▶ [Task instructions] Please report each line of the data below that contains "nyeri".
───
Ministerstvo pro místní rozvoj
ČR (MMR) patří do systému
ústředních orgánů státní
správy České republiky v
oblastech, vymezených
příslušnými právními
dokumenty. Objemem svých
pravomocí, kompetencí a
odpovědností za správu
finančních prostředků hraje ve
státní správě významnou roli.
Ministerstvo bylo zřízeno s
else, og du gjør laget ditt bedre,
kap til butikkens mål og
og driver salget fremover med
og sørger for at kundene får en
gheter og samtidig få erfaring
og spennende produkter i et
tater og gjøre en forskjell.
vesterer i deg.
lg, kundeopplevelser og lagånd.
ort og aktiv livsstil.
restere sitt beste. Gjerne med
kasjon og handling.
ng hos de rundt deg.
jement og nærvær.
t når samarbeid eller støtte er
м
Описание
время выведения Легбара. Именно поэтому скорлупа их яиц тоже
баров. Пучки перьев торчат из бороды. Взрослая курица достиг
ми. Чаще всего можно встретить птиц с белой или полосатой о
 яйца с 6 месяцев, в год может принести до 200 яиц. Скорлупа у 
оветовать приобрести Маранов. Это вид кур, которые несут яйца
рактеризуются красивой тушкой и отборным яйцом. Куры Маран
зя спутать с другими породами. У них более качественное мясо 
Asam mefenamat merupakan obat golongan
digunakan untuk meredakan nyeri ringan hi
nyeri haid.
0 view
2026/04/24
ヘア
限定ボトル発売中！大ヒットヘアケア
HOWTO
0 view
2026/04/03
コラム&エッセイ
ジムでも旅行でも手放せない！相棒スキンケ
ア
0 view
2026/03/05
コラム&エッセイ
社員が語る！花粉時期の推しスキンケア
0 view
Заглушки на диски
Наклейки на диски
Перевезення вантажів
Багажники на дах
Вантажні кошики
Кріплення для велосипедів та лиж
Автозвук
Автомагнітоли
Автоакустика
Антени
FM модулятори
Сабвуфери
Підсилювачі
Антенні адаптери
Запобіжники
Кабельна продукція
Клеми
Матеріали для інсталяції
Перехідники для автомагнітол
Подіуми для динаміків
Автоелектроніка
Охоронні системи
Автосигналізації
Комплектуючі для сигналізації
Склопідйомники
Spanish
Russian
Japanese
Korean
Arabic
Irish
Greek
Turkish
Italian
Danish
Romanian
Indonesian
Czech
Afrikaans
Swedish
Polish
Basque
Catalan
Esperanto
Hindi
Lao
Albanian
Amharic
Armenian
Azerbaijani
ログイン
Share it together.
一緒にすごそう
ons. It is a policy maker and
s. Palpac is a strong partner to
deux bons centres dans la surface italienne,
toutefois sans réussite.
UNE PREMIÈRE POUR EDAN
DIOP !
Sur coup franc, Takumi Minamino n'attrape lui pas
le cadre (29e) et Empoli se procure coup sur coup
───
▶ [Solution below]
digunakan untuk meredakan nyeri ringan hi
nyeri haid.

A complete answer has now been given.